The Sharing Knife: Beguilement is a fantasy novel by Lois McMaster Bujold, published in 2006.

[edit] Plot Introduction

Beguilement is part one of Lois McMaster Bujold's latest novel series and setting, The Sharing Knife. In it she establishes a fictional space based on the part of North America she has spent her life in: the country south of the Great Lakes. However, the time is an unspecified span into a future when recovery from a grand collapse has brought population and technology back to roughly their state in the early 1800s --- minus gunpowder. The grand collapse is accounted for in terms of hubris, though not in technology but in spirit, for lack of a clearer term, with a caste of near-magical aristocrats all but wiped out in a series of wars with their spirit-eating creation and its hatchlings, termed malices or blight bogles.

A malice feeds on 'life force' or, in the novel's terms, ground. It is able to mold man-like agents out of wild animals, called "mud-men", and to absorb the knowledge and skills of humans that it kills. The role of the clans of Lakewalkers, descendants of the said near-magical aristocracy, is to patrol the lands around the Dead Lake (remnant of the several Great Lakes) and to kill newly-hatched malices as early in their careers as may be. This they do with knives made from the thigh bones of their own dead, "primed" in the suicide of a mortally wounded or aged Lakewalker so that their death may be "shared" with the otherwise immortal malice. Hence the series title.
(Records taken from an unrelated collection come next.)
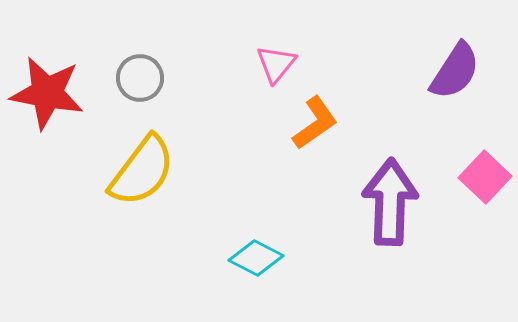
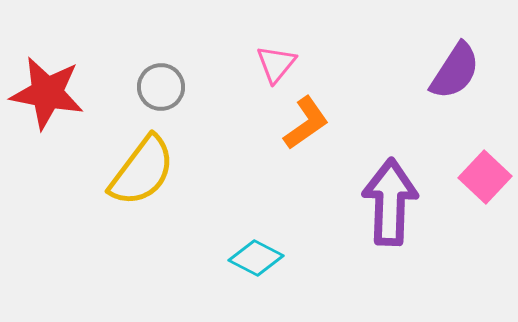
gray circle: moved 21 px right, 9 px down
orange L-shape: moved 9 px left
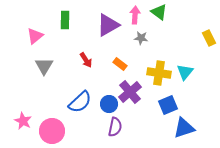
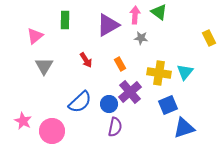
orange rectangle: rotated 24 degrees clockwise
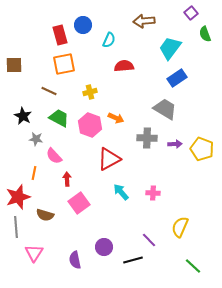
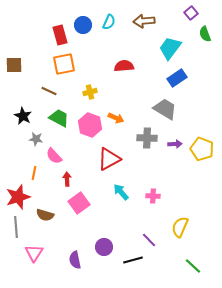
cyan semicircle: moved 18 px up
pink cross: moved 3 px down
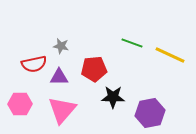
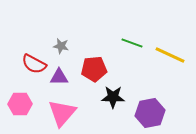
red semicircle: rotated 40 degrees clockwise
pink triangle: moved 3 px down
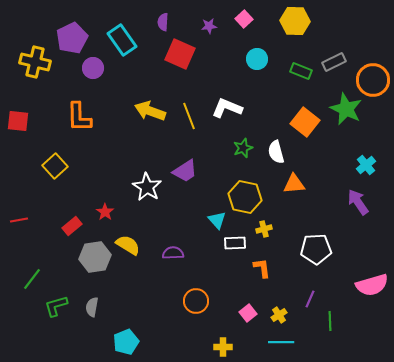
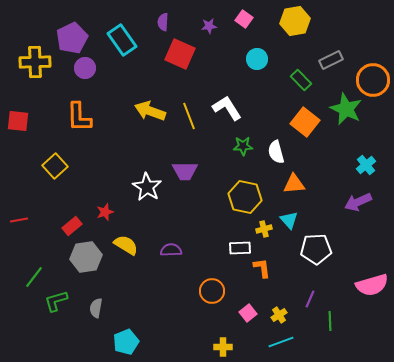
pink square at (244, 19): rotated 12 degrees counterclockwise
yellow hexagon at (295, 21): rotated 12 degrees counterclockwise
yellow cross at (35, 62): rotated 16 degrees counterclockwise
gray rectangle at (334, 62): moved 3 px left, 2 px up
purple circle at (93, 68): moved 8 px left
green rectangle at (301, 71): moved 9 px down; rotated 25 degrees clockwise
white L-shape at (227, 108): rotated 36 degrees clockwise
green star at (243, 148): moved 2 px up; rotated 18 degrees clockwise
purple trapezoid at (185, 171): rotated 32 degrees clockwise
purple arrow at (358, 202): rotated 80 degrees counterclockwise
red star at (105, 212): rotated 18 degrees clockwise
cyan triangle at (217, 220): moved 72 px right
white rectangle at (235, 243): moved 5 px right, 5 px down
yellow semicircle at (128, 245): moved 2 px left
purple semicircle at (173, 253): moved 2 px left, 3 px up
gray hexagon at (95, 257): moved 9 px left
green line at (32, 279): moved 2 px right, 2 px up
orange circle at (196, 301): moved 16 px right, 10 px up
green L-shape at (56, 306): moved 5 px up
gray semicircle at (92, 307): moved 4 px right, 1 px down
cyan line at (281, 342): rotated 20 degrees counterclockwise
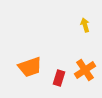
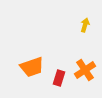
yellow arrow: rotated 32 degrees clockwise
orange trapezoid: moved 2 px right
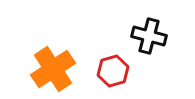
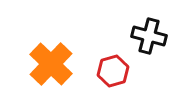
orange cross: moved 2 px left, 5 px up; rotated 12 degrees counterclockwise
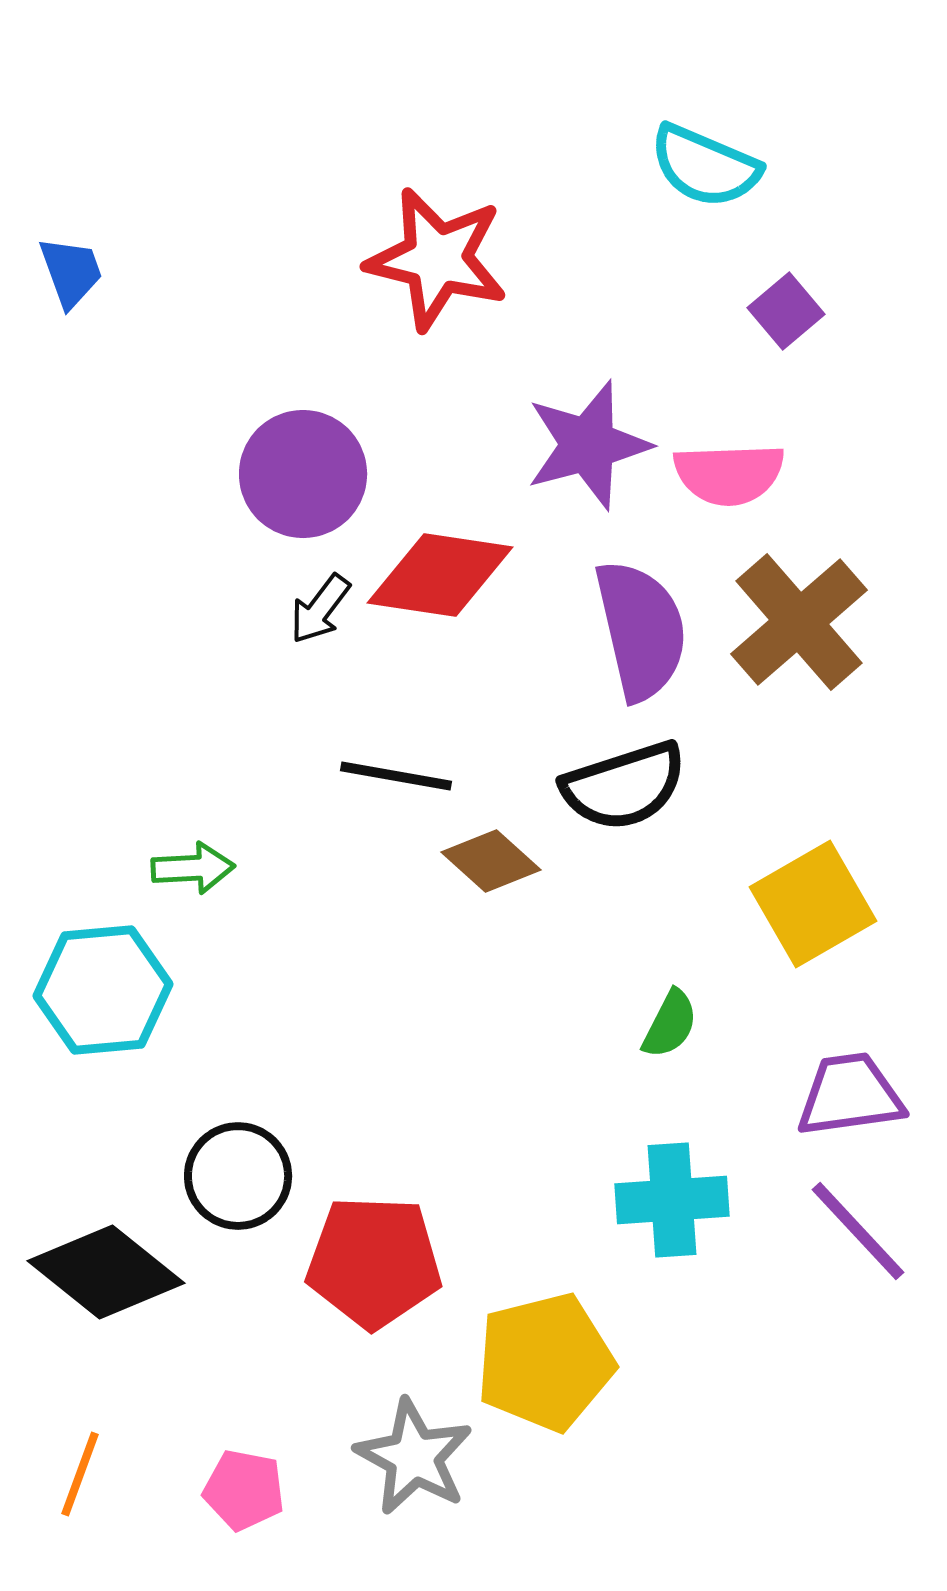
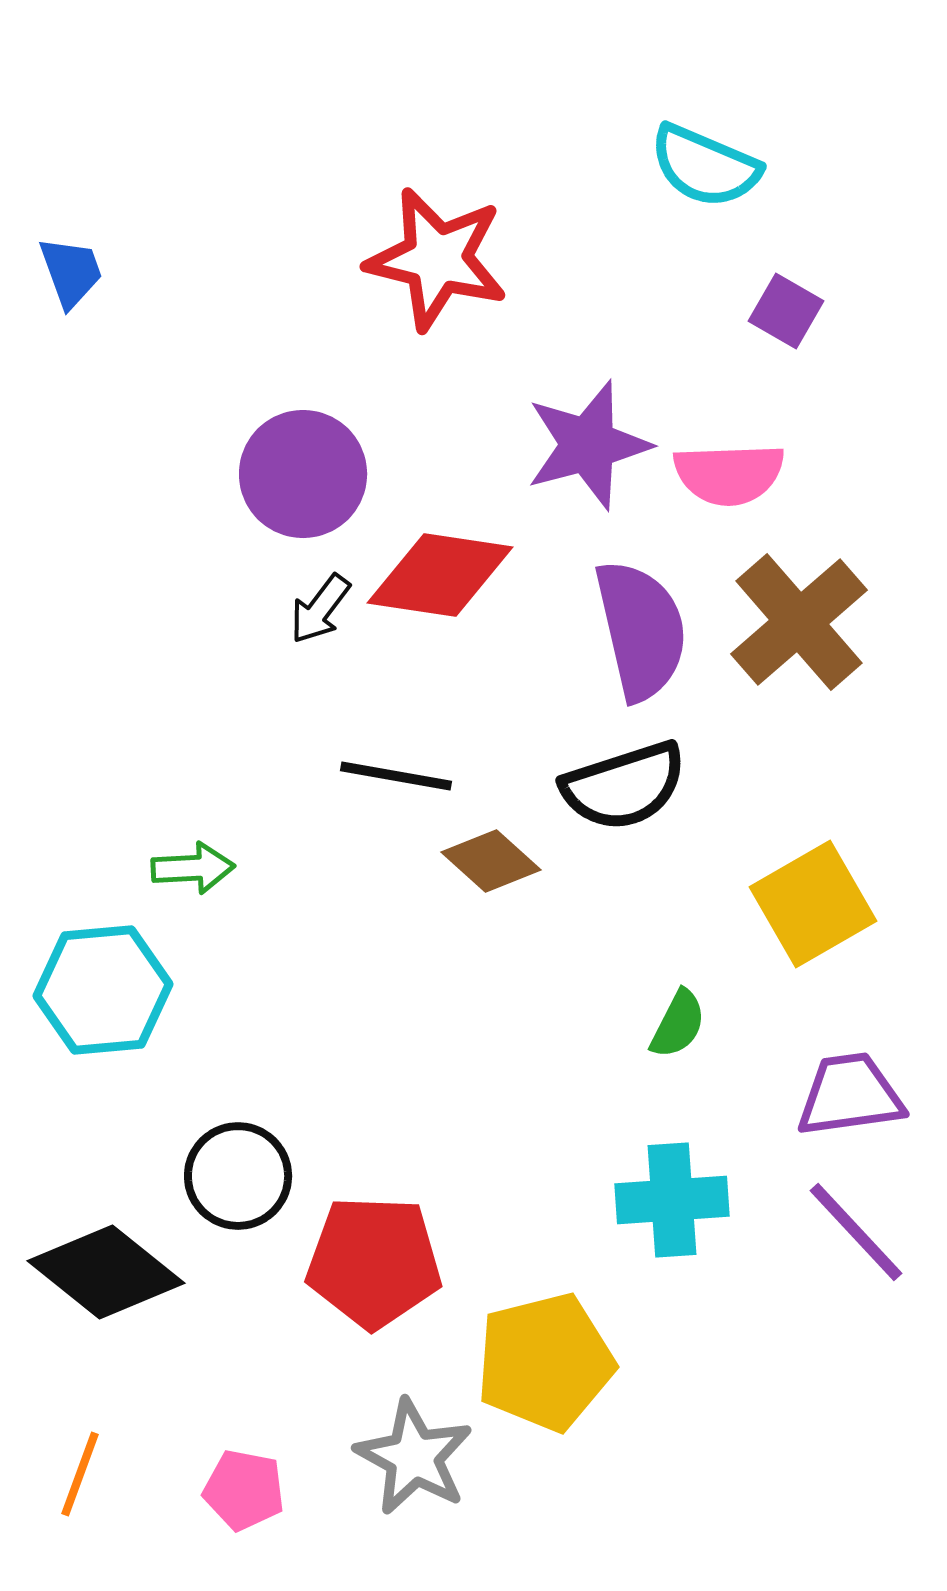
purple square: rotated 20 degrees counterclockwise
green semicircle: moved 8 px right
purple line: moved 2 px left, 1 px down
The Lakewalker caste's lifeway approximates Native Americans' hunter-gatherer-warrior nomadism after adoption of the horse. East-coast survivors from the commoner caste have been invited by them to re-settle the area south of the Dead Lake. Labelled Farmers for their pioneer farmer lifeway, they have little or none of the Lakewalkers' great talent and tool: "ground sense". With this, it is possible to detect and read details of all living things to a distance varying with individual talent and training --- including the presence of malices. In its absence, Farmers tend to take a jaundiced view of Lakewalkers' activities and abilities, and to discount the role of Lakewalkers in their own survival.

[edit] Characters & evaluation

The heroine, Fawn Bluefield, is an 18-year-old Farmer's daughter. The hero, Dag Redwing, is a 55-year-old Lakewalker. Marriage between Farmer and Lakewalker peoples is rejected by both, and their reaction is made more intense by the age difference. The novel's strength is in the way it handles all the characters from each family and people, both the admirable and the contemptible, and portrays them as variants on familiar types.